ACTION ITEM: Where the records below have a line with "nhất", that line is to be copied.

* * * * * * * * *

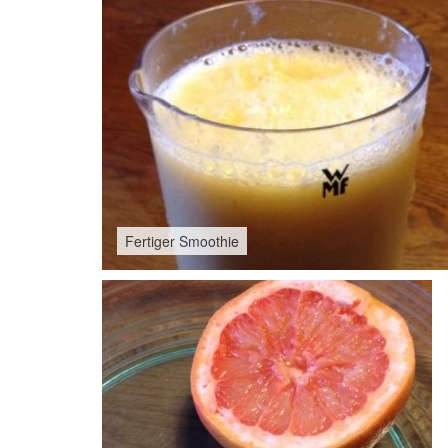
Fertiger Smoothie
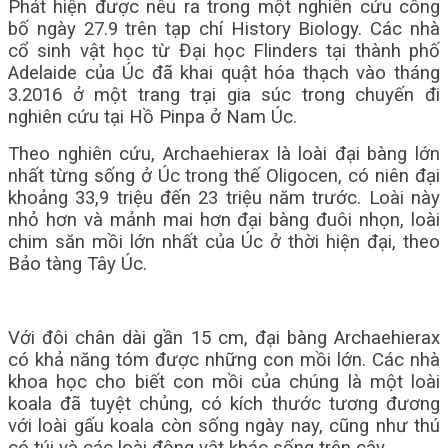
Phát hiện được nêu ra trong một nghiên cứu công
bố ngày 27.9 trên tạp chí History Biology. Các nhà
cổ sinh vật học từ Đại học Flinders tại thành phố
Adelaide của Úc đã khai quật hóa thạch vào tháng
3.2016 ở một trang trại gia súc trong chuyến đi
nghiên cứu tại Hồ Pinpa ở Nam Úc.
Theo nghiên cứu, Archaehierax là loài đại bàng lớn
nhất từng sống ở Úc trong thế Oligocen, có niên đại
khoảng 33,9 triệu đến 23 triệu năm trước. Loài này
nhỏ hơn và mảnh mai hơn đại bàng đuôi nhọn, loài
chim săn mồi lớn nhất của Úc ở thời hiện đại, theo
Bảo tàng Tây Úc.
Với đôi chân dài gần 15 cm, đại bàng Archaehierax
có khả năng tóm được những con mồi lớn. Các nhà
khoa học cho biết con mồi của chúng là một loài
koala đã tuyệt chủng, có kích thước tương đương
với loài gấu koala còn sống ngày nay, cũng như thú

* * * * * * * * *

ANSWER SPACE:
nhất từng sống ở Úc trong thế Oligocen, có niên đại
chim săn mồi lớn nhất của Úc ở thời hiện đại, theo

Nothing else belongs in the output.